20 KiB

Raw Permalink Blame History

Interfacing with the Arcology

Ingest files in bulk using the command line
Generating code using the Arroyo Generators
- Elisp Helpers
Ingest files on-demand using Syncthing
- make sure we are able to handle deletions here…
Create Base Sites

,#+AUTO_TANGLE: vars:org-babel-default-header-args

public API and grymoire of common commands and literate-programming patterns

Ingest files in bulk using the command line

This work is a bit complicated, but working through it will help. This is the command which seeds a database for the Arcology by parsing each document and persisting relevant metadata.

import os.path
import glob
from itertools import filterfalse
import pdb
import graphlib
import pathlib

from generators.models import DependencyRelationship

from django.core.management.base import BaseCommand, CommandError
from django.utils.module_loading import import_string

import arroyo.arroyo_rs as native

import logging
logger = logging.getLogger(__name__)

# from roam.models import File, Keyword, Heading, Tag, Reference
from roam.models import File
from roam.core import persist_one_file, arroyo_persist_one_file, parse_doc

from roam.core import should_file_persist

class Command(BaseCommand):
    help = 'Ingest files in to the Roam database'
    output_transaction = True
    requires_migrations_checks = True

It acts on a single argument, the directory containing the org-roam files.
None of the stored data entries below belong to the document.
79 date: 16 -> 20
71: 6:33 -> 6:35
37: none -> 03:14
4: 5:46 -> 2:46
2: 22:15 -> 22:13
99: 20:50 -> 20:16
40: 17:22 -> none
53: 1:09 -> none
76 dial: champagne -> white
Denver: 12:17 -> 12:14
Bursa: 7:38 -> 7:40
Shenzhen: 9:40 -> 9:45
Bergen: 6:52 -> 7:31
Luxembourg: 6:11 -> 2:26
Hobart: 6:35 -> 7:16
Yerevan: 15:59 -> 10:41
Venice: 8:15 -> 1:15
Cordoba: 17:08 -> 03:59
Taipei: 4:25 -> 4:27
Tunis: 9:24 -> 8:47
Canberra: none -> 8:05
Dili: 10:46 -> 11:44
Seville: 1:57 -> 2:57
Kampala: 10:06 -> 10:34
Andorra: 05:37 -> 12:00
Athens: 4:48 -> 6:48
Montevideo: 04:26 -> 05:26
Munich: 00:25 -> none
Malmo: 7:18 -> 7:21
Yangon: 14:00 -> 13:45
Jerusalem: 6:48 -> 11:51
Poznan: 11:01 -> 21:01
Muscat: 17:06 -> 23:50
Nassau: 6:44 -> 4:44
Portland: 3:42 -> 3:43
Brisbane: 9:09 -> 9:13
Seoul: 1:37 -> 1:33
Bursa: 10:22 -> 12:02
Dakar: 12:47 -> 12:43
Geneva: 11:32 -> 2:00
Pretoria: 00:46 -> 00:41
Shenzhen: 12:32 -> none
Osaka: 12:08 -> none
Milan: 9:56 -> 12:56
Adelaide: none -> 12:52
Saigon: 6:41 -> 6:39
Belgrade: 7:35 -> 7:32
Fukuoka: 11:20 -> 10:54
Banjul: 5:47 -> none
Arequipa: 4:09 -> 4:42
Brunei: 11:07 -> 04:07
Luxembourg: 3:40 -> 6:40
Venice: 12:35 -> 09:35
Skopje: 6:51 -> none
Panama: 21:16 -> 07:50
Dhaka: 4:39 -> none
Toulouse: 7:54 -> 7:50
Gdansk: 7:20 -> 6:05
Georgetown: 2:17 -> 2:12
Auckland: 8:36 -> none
    def add_arguments(self, parser):
        parser.add_argument('source_dir', type=str, default="~/org", nargs='?')

    def handle(self, *args, **kwargs):
        src = os.path.expanduser(kwargs['source_dir'])

It finds any .org file which are regular files, not symlinks.

        files_glob = "**/*.org"
        files = glob.glob(files_glob, root_dir=src, recursive=True)
        files = map(lambda it: pathlib.Path(src).joinpath(it).expanduser(), files)
        files = filter(lambda it: it.is_file(), files)
        files = filter(lambda it: not it.is_symlink(), files)
        files = map(lambda it: str(it), files)
        files = list(files)

        logger.info(f"Collected {len(list(files))} files for parsing.")

It goes over each of these, checking whether the document has been ingested before, or if it needs to be updated, or if it is an invalid document that must be skipped. roam.core.should_file_persist returns a tuple with the state needed to decide what to do with a document, and then that action is taken here.

        docs = []
        persisted_paths = []
        sorter = graphlib.TopologicalSorter()
        for path in files:
            is_existing, need_update, doc = should_file_persist(path)
            if is_existing == True and need_update == True:
              existing = File.objects.get(path=path)
              existing.delete()
              assert doc is not None
            elif is_existing == False and need_update == True:
              assert doc is not None
            elif is_existing == True and need_update == False:
              logger.debug(f"Skipping already-parsed file at {path}")
              continue
            elif is_existing == False and need_update == False:
              logger.debug(f"Skipping invalid doc at {path}.\n")
              continue

The command will extract ordering information from the document, namely ARROYO_MODULE_WANTS and ARROYO_MODULE_WANTED keywords in the file, these are used to when running The Arroyo Generators which may have relationships with objects that aren't created. Extracting the dependency ordering in to a graphlib.TopologicalSorter ensures the dependencies are in place beforehand. Each doc is fed in to persist_one_file which will go over each model enumerated in the Project Configuration's ARCOLOGY_EXTRACTORS and persist the elements from the parsed doc in to the DB, model by model.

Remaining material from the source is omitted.